What about the Safari update?

The biggest change with the newest ITP update is that first party cookies stored in Safari that are unused for seven days will be deleted. This means that visitors who don't return to your website within seven days will look like new visitors to HubSpot (or any other analytics tool). That means that your “unique visitor” or “new visitor” metrics may rise. In addition, you’ll likely see less browsing history in the contact records of Safari users.

Note that, while significant, Safari is a distant fourth in browser usage globally. While that doesn’t take away from the importance of the announcement, it puts the impact into perspective.


Is this the end of marketing as we know it?

No. It’s the next step in an ever-building push-pull between two contrasting perspectives on data. On one hand, as cookies become more limited, that hurts websites’ ability to deliver personalized experiences to their visitors and customers, creating a less friendly web experience. On the other hand, limiting cookies increases the safety of the internet and protects individuals’ privacy.

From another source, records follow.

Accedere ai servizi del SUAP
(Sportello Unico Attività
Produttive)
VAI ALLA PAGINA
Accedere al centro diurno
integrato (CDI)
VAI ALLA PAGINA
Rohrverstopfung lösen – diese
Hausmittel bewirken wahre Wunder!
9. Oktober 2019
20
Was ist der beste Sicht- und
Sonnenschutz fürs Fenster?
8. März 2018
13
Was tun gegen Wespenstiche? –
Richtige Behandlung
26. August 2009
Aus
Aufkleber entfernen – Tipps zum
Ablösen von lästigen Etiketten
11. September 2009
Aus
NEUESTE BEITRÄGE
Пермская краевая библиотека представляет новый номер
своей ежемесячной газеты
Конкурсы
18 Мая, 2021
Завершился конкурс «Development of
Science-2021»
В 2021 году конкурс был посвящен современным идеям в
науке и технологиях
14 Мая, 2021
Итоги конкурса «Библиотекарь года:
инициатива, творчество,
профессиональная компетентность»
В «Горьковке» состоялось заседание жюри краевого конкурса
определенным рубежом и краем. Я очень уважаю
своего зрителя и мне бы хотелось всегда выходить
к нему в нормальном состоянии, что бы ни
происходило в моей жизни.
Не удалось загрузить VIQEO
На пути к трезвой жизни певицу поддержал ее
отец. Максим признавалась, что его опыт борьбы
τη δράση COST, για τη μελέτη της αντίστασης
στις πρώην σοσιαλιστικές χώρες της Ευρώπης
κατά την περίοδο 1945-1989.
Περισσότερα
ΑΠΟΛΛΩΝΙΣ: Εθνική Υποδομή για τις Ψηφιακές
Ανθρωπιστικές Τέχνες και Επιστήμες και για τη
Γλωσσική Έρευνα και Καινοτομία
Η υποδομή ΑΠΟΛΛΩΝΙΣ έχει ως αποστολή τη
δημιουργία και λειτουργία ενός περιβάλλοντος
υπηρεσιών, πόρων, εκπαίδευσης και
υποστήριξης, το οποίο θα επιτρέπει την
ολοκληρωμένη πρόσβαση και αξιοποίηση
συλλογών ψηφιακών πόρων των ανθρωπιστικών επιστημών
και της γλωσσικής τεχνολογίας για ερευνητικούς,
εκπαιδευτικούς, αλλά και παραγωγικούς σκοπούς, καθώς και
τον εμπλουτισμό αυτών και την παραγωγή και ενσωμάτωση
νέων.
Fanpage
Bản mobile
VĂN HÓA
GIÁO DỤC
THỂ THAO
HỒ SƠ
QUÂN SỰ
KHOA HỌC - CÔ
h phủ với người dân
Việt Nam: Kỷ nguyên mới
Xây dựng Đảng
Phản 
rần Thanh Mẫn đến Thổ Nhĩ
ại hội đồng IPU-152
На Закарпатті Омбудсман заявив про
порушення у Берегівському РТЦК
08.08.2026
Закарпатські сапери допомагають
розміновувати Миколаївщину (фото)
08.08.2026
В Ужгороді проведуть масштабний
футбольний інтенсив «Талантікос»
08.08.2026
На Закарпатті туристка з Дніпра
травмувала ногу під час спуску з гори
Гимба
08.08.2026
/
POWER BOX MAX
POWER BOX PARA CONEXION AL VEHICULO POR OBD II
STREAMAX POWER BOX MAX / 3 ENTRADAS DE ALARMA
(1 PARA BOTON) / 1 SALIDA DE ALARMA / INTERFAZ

These updates will no doubt make harnessing data for marketing, sales, and service more difficult. But at the end of the day, it’s about your customer’s experience. Google and Apple think your customers value privacy, so they’re making moves to protect it. In that sense, they’re solving for both you and your customers.

And in that sense, too, they’re 100% aligned with the inbound methodology. At HubSpot, we’re all about matching the way you market and sell to the way your customers shop and buy. Today’s customer prioritizes privacy; you should too. Apple and Google are updating their software to make that easier.

The question moving forward: where will these companies draw the line? At what threshold does limiting cookies actually hurt the customer experience by rendering it impersonal and completely anonymous? Only time will tell.